### WHAT IS NEEDED
Please check every line of the listing for "Your" and copy each line where it is found.
[MATERIAL FOR THE TASK Boundary: Start]
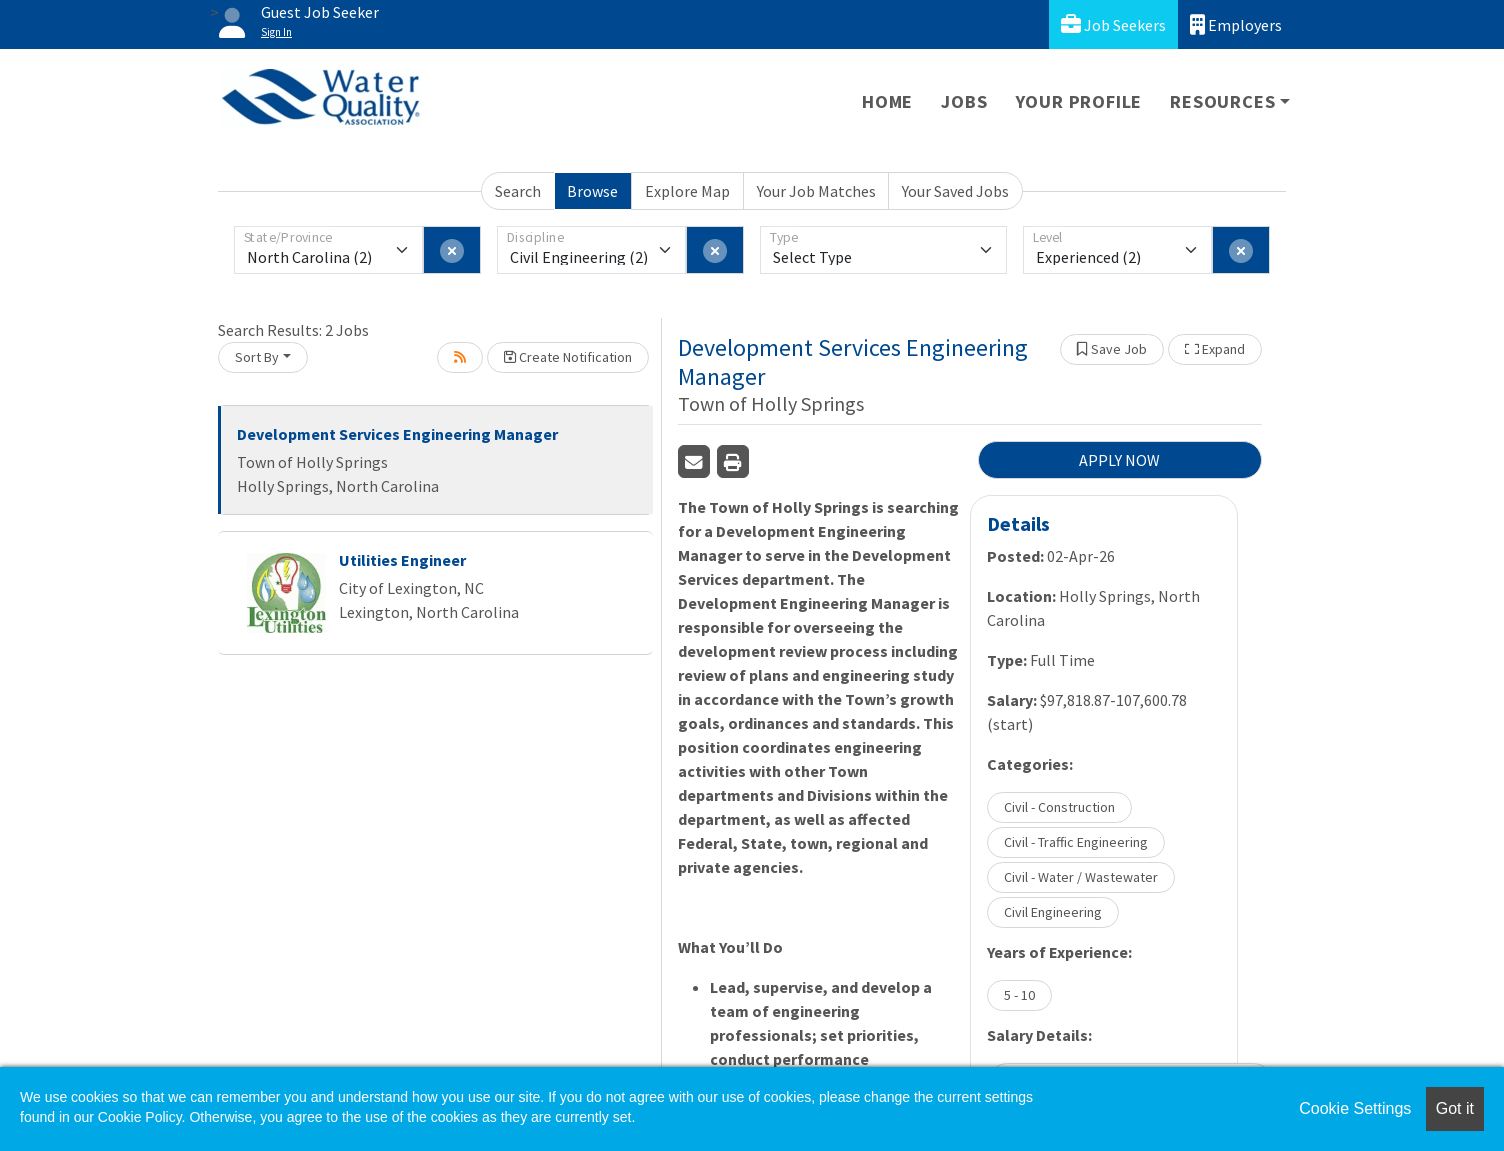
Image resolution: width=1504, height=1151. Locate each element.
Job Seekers (1113, 24)
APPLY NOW (1119, 460)
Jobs (964, 101)
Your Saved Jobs (955, 191)
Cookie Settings (1355, 1108)
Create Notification (568, 357)
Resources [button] (1222, 101)
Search (518, 191)
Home (887, 101)
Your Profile (1079, 101)
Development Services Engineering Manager (397, 434)
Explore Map (687, 191)
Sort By (257, 357)
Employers (1236, 24)
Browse (592, 191)
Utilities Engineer (402, 560)
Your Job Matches (816, 191)
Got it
[MATERIAL FOR THE TASK Boundary: End]
### ANSWER TO THE PROBLEM
Your Saved Jobs (955, 191)
Your Profile (1079, 101)
Your Job Matches (816, 191)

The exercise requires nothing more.